YOUR GOAL
Beneath this line is the data. Output exactly the lines from the line with "rchivio storico dei numeri di DIRIGENTI" to the line with "Gennaio 2013", both ends included, and nothing more.

DATA PROVIDED
--------
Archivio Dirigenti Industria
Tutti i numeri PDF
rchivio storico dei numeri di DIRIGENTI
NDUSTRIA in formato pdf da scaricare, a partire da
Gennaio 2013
--------
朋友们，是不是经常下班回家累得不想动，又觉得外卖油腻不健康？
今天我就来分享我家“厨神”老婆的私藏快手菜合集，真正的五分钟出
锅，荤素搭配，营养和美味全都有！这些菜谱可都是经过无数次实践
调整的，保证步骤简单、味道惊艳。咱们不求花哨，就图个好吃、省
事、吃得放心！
--------
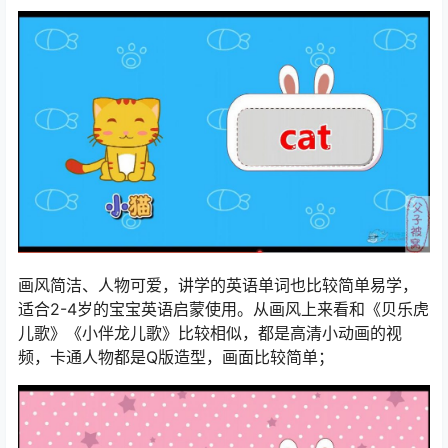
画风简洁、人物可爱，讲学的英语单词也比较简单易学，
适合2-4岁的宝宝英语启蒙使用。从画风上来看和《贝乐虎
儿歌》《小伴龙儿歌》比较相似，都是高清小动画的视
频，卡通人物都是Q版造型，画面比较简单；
--------
ANSWER TO THIS PROBLEM
rchivio storico dei numeri di DIRIGENTI
NDUSTRIA in formato pdf da scaricare, a partire da
Gennaio 2013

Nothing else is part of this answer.